El Indio tenía cincuenta y dos años. El Manco, ocho menos. Entraba El Manco por las puertas de Montilla, Montilla de Córdoba, con el encargo de recaudar la saca del pan, trigo, cebada, garbanzos y habas para abastecer las Galeras del Imperio. Entraba El Manco cuando salía El Indio por ellas, para nunca más volver.
¿Habrá pueblos en España, señor, habrá pueblos? Pues hubo de ser Montilla, Montilla de Córdoba, la Montilla de La Camacha, poderosa bruja y hechicera, la que vio respirar, en sus calles, a los dos grandes genios de las letras españolas: El Indio y El Manco. Dos genios que, por lo demás, decidieron entregar sus almas a Dios, o al Diablo, tanto da, un mismo día. O parecido. O aproximado. Pero del mismo año.
El Indio había nacido en Cuzco, la capital del Tawantinsuyo, un 12 de abril de 1539. Había nacido de Chimpu Ocllo, La Ñusta, sobrina del último gran inca que vieron los tiempos. Apenas hacía seis años que habían llegado los hombres barbudos. Hombres entre los que se encontraba su propio padre, El Conquistador, que se encaprichó de La Ñusta y con ella se amancebó, hasta que las órdenes imperiales fueron tajantes: nada de matrimonios entre nobles conquistadores e indígenas, por muy princesas que fueran.

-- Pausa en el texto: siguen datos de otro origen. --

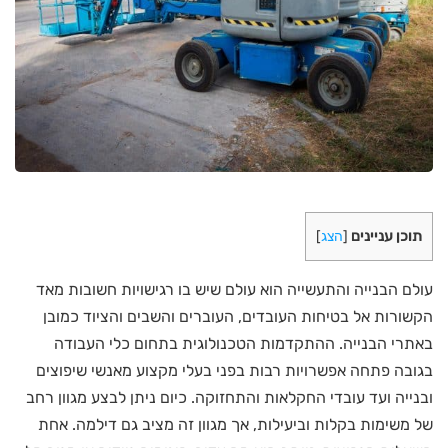
תוכן עניינים
[
הצג
]
עולם הבנייה והתעשייה הוא עולם שיש בו רגישויות חשובות מאד
הקשורות אל בטיחות העובדים, העוברים והשבים והציוד כמובן
באתרי הבנייה. ההתקדמות הטכנולוגית בתחום כלי העבודה
בגובה פתחה אפשרויות רבות בפני בעלי מקצוע מאנשי שיפוצים
ובנייה ועד עובדי החקלאות והתחזוקה. כיום ניתן לבצע מגוון רחב
של משימות בקלות וביעילות, אך מגוון זה מציב גם דילמה. אחת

Fue así que La Ñusta hubo de casar con un comerciante plebeyo, aunque El Conquistador no olvidase a su primogénito y le procurase estudios.
Al principio, El Indio sólo hablaba quechua. Vivía entre amautas y quipus, absorbiendo su historia y su tradición, destinadas a perderse, ambas, en el abandono de los vencidos. Fue más tarde que aprendió el castellano de su padre y, con él, la cultura de su sangre europea, inoculada a través del latín clásico y el italiano humanista. Y devino, El Indio, en una suerte de haravicu trovador, destinado a narrar las gestas de su sangre indígena en la lengua de los conquistadores.
Gestas de sus ayllus y curacas, memorizadas en su niñez de mestizo dividido entre ambas culturas. Recuerdos que perduraron, merced a la vida acomodada que pudo llevar en Montilla, Montilla de Córdoba, tierra de vides y olivos. Tierra de íberos, romanos, omeyas y cristianos donde un indio del Nuevo Mundo iba a traducir, al castellano, los Diálogos de amor de León Hebreo, cumbre del saber neoplatónico, escritos por un judío huido de la Sevilla babilónica.
¿Cuántas naciones, en el mundo, pueden presumir de semejante grandeza cultural? Decidme, ¿cuántas? Somos herederos de un rico saber mestizo. Esa es nuestra gloria. Celebremos a Miguel de Cervantes, El Manco, que tanto sabía de mestizajes mediterráneos. Pero celebremos, también, a Gómez Suárez de Figueroa, rebautizado como Inca Garcilaso de la Vega, El Indio, que dio honor y gloria a sus dos sangres, inca y castellana.
El 23 de abril de 1616, moría en Córdoba de España, la capital de los Omeyas, el Inca Garcilaso de la Vega, primer autor mestizo del Nuevo Mundo, considerado como el padre de las letras del continente americano.